_Work order_
Could you copy each line of the listing that holds "étudiant"?

Exercise material below:

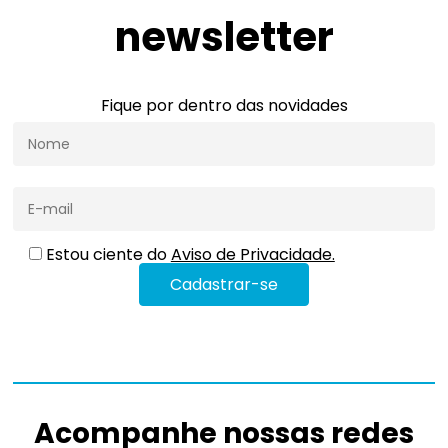
newsletter
Fique por dentro das novidades
Estou ciente do
Aviso de Privacidade.
Acompanhe nossas redes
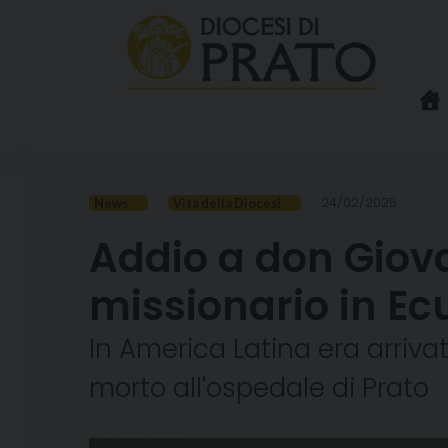
Skip
to
content
24/02/2025
News
Vita della Diocesi
Addio a don Giova
missionario in E
In America Latina era arrivat
morto all'ospedale di Prato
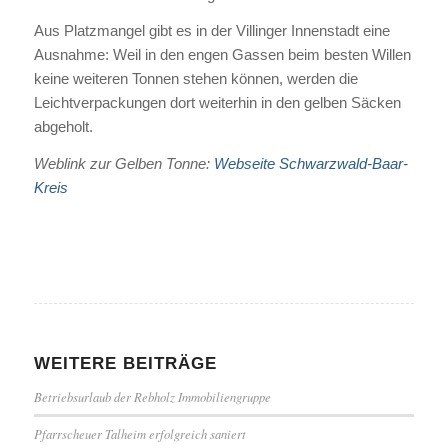
Aus Platzmangel gibt es in der Villinger Innenstadt eine
Ausnahme: Weil in den engen Gassen beim besten Willen
keine weiteren Tonnen stehen können, werden die
Leichtverpackungen dort weiterhin in den gelben Säcken
abgeholt.
Weblink zur Gelben Tonne:
Webseite Schwarzwald-Baar-
Kreis
WEITERE BEITRÄGE
Betriebsurlaub der Rebholz Immobiliengruppe
Pfarrscheuer Talheim erfolgreich saniert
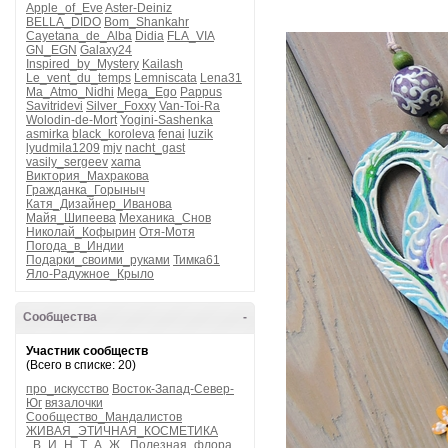
Apple_of_Eve
Aster-Deiniz
BELLA_DIDO
Bom_Shankahr
Cayetana_de_Alba
Didia
FLA_VIA
GN_EGN
Galaxy24
Inspired_by_Mystery
Kailash
Le_vent_du_temps
Lemniscata
Lena31
Ma_Atmo_Nidhi
Mega_Ego
Pappus
Savitridevi
Silver_Foxxy
Van-Toi-Ra
Wolodin-de-Mort
Yogini-Sashenka
asmirka
black_koroleva
fenai
luzik
lyudmila1209
mjv
nacht_gast
vasily_sergeev
xama
Виктория_Махракова
Гражданка_Горыныч
Катя_Дизайнер_Иванова
Майя_Шипеева
Механика_Снов
Николай_Кофырин
Отя-Мотя
Погода_в_Индии
Подарки_своими_руками
Тимка61
Яло-Радужное_Крыло
Сообщества
-
Участник сообществ
(Всего в списке: 20)
про_искусство
Восток-Запад-Север-
Юг
вязалочки
Сообщество_Мандалистов
ЖИВАЯ_ЭТИЧНАЯ_КОСМЕТИКА
_В_И_Н_Т_А_Ж_
Полезная_флора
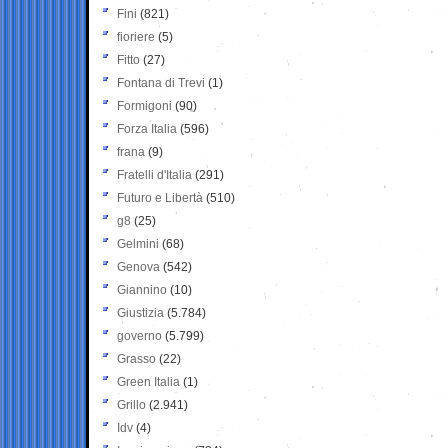
Fini
(821)
fioriere
(5)
Fitto
(27)
Fontana di Trevi
(1)
Formigoni
(90)
Forza Italia
(596)
frana
(9)
Fratelli d'Italia
(291)
Futuro e Libertà
(510)
g8
(25)
Gelmini
(68)
Genova
(542)
Giannino
(10)
Giustizia
(5.784)
governo
(5.799)
Grasso
(22)
Green Italia
(1)
Grillo
(2.941)
Idv
(4)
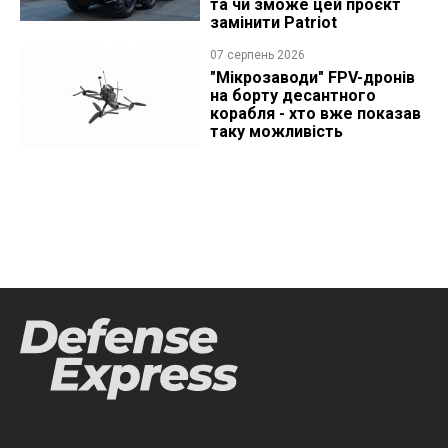
та чи зможе цей проєкт
замінити Patriot
07 серпень 2026
"Мікрозаводи" FPV-дронів
на борту десантного
корабля - хто вже показав
таку можливість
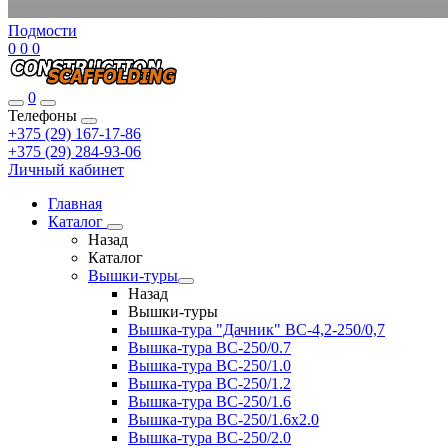
Подмости
0
0
0
0
Телефоны
+375 (29) 167-17-86
+375 (29) 284-93-06
Личный кабинет
Главная
Каталог
Назад
Каталог
Вышки-туры
Назад
Вышки-туры
Вышка-тура "Дачник" ВС-4,2-250/0,7
Вышка-тура ВС-250/0.7
Вышка-тура ВС-250/1.0
Вышка-тура ВС-250/1.2
Вышка-тура ВС-250/1.6
Вышка-тура ВС-250/1.6х2.0
Вышка-тура ВС-250/2.0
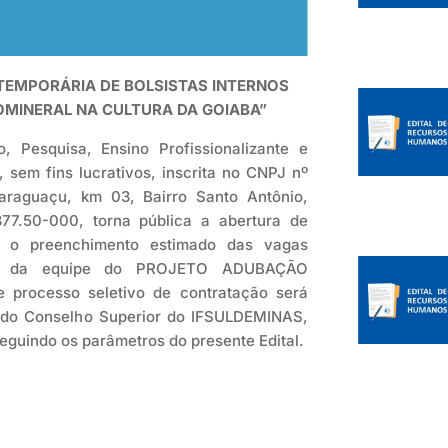
TEMPORÁRIA DE BOLSISTAS INTERNOS
MINERAL NA CULTURA DA GOIABA”
Pesquisa, Ensino Profissionalizante e
 sem fins lucrativos, inscrita no CNPJ nº
raguaçu, km 03, Bairro Santo Antônio,
7.50-000, torna pública a abertura de
a o preenchimento estimado das vagas
arte da equipe do PROJETO ADUBAÇÃO
ocesso seletivo de contratação será
 do Conselho Superior do IFSULDEMINAS,
eguindo os parâmetros do presente Edital.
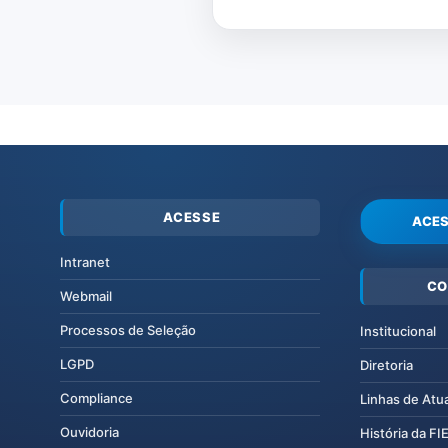
ACESSE
ACES
Intranet
CO
Webmail
Processos de Seleção
Institucional
LGPD
Diretoria
Compliance
Linhas de Atu
Ouvidoria
História da F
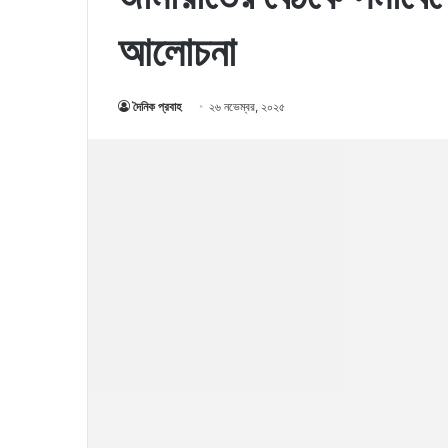
আলোচনা
দৈনিক প্রবাহ
২৬ নভেম্বর, ২০২৫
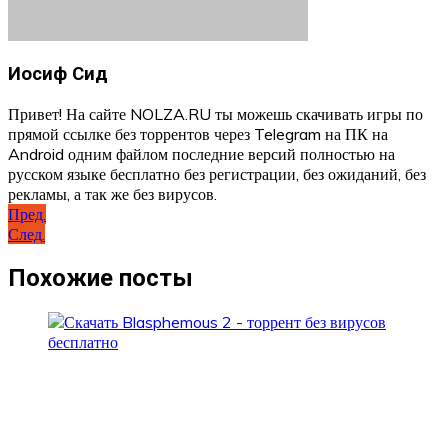
Иосиф Сид
Привет! На сайте NOLZA.RU ты можешь скачивать игры по
прямой ссылке без торрентов через Telegram на ПК на
Android одним файлом последние версий полностью на
русском языке бесплатно без регистрации, без ожиданий, без
рекламы, а так же без вирусов.
Навигация
Пред.
След.
по
записям
Похожие посты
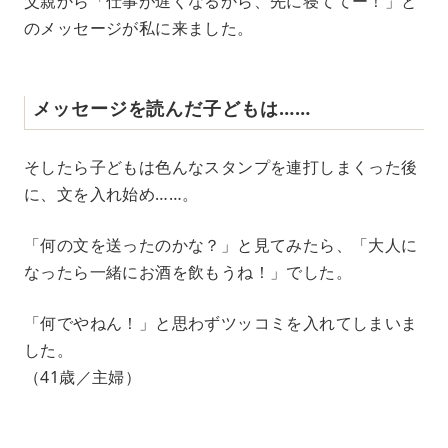
父親から「仕事が遅くなるから、先に寝ててー！」と
のメッセージが私に来ました。
メッセージを読んだ子どもは……
そしたら子どもは色んなスタンプを連打しまくった後
に、文を入れ始め……。
「何の文を送ったのかな？」と見てみたら、「大人に
なったら一緒にお酒を飲もうね！」でした。
「何でやねん！」と思わずツッコミを入れてしまいま
した。
（41歳／主婦）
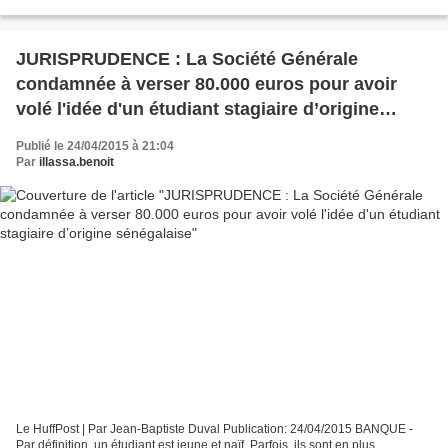
comprenez rien en matières juridiques et judiciaires...
JURISPRUDENCE : La Société Générale
condamnée à verser 80.000 euros pour avoir
volé l'idée d'un étudiant stagiaire d’origine
sénégalaise
Publié le 24/04/2015 à 21:04
Par
illassa.benoit
Le HuffPost | Par Jean-Baptiste Duval Publication: 24/04/2015 BANQUE -
Par définition, un étudiant est jeune et naïf. Parfois, ils sont en plus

End of Exercise material.

_Task response_
volé l'idée d'un étudiant stagiaire d’origine
Par définition, un étudiant est jeune et naïf. Parfois, ils sont en plus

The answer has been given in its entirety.